[Python-ideas] Re: Incremental step on road to improving situation around iterable strings

3 Mar 2020

      On Mar 2, 2020, at 15:13, Steven D'Aprano <steve@pearwood.info> wrote:
...
On Sun, Feb 23, 2020 at 01:46:53PM -0500, Richard Damon wrote:
...
I would agree with this. In my mind, fundamentally a 'string' is a
sequence of characters, not strings,
If people are going to seriously propose this Character type, I think 
they need to be more concrete about the proposal and not just hand-wave 
it as "strings are sequences of characters".
I actually wrote a half-proposal on this several years back (plus a proof-of-concept implementation that adds the chr type, but doesn’t change str to use it or interact with it), but decided the backward compatibility problems were too big to go forward. I can dig it up if anyone’s interested, but I can summarize it and answer your questions from memory.

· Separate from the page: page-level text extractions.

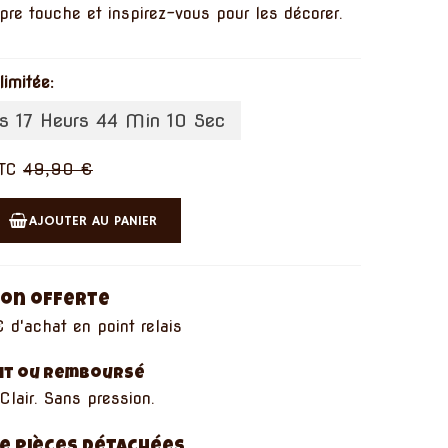
pre touche et inspirez-vous pour les décorer.
limitée:
s 17 Heurs 44 Min 09 Sec
TC
49,90 €
AJOUTER AU PANIER
son offerte
 d'achat en point relais
ait ou remboursé
Clair. Sans pression.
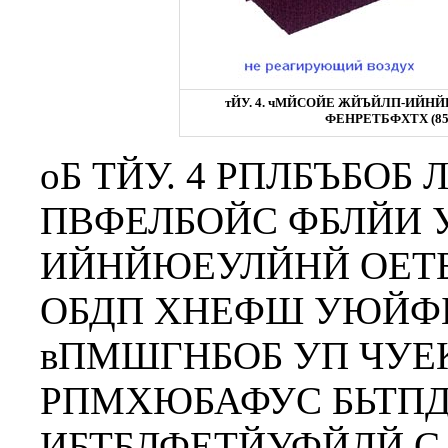
тЙУ. 4. чМЙСОЙЕ ЖЙЪЙЛП-ИЙ
ФЕНРЕТБФХТХ (85 
оБ ТЙУ. 4 РПЛБЪБОБ
ПВФЕЛБОЙС ФБЛЙИ 
ИЙНЙЮЕУЛЙНЙ ОЕТБ
ОБДП ХНЕФШ УЮЙФ
вПМШГНБОБ УП ЧУЕК
РПМХЮБАФУС БЬТП
ИБТБЛФЕТЙУФЙЛЙ C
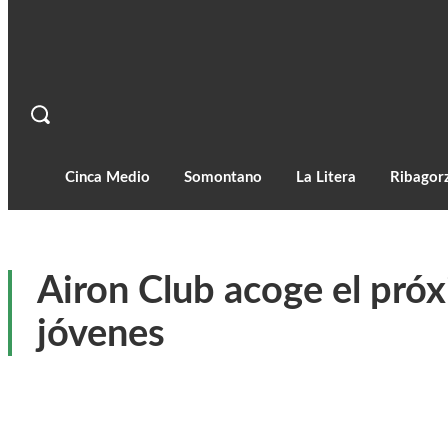
Cinca Medio
Somontano
La Litera
Ribagor
Airon Club acoge el próx
jóvenes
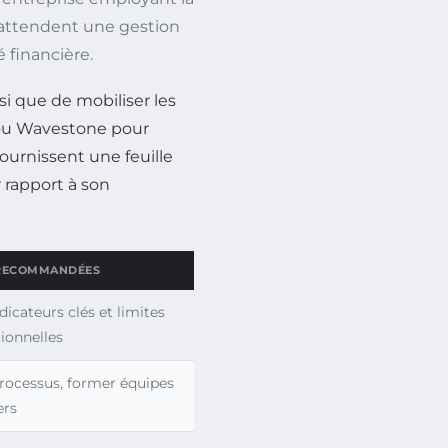
 attendent une gestion
é financière.
nsi que de mobiliser les
 ou Wavestone pour
ournissent une feuille
 rapport à son
 RECOMMANDÉES
dicateurs clés et limites
ionnelles
rocessus, former équipes
ers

The type is called chr, it represents a single Unicode code unit, and it can be constructed from a chr, a length-1 str, or an int. It has an __int__ method but not an __index__. The repr is chr("A"); the str is just A. It is not Iterable—this is the whole point, after all, that recursing on iter(element) hits a base case.

Note that a chr can not represent an extended grapheme cluster; that would have to be represented as a str, or as some new type that’s also a Sequence[chr]. But since Python strings don’t act like sequences of EGCs today, that’s not a new problem. It could be used to hold code points (so bytes could also become a sequence of chr instead of int), but that seemed too confusing (if chr(196) could be either a UTF-8 lead byte or the single character 'Ä' depending on how you got it… that feels like reopening the door to the same problems Python 3 eliminated).

It has some of the same methods as str, like lower, but not those that are container-ish like find. (What about encode? translate? I can’t remember.)

Meanwhile, all the container-ish methods on str (including __contains__) can now take a chr, but can also still take a str (in which case they still do substring rather than containment tests). This is a little weird, but that weirdness is already in str today (x in y does not imply any(a==x for a in y) today; it would become true if x is chr but still not when x is str), and convenient enough that you wouldn’t want to get rid of it.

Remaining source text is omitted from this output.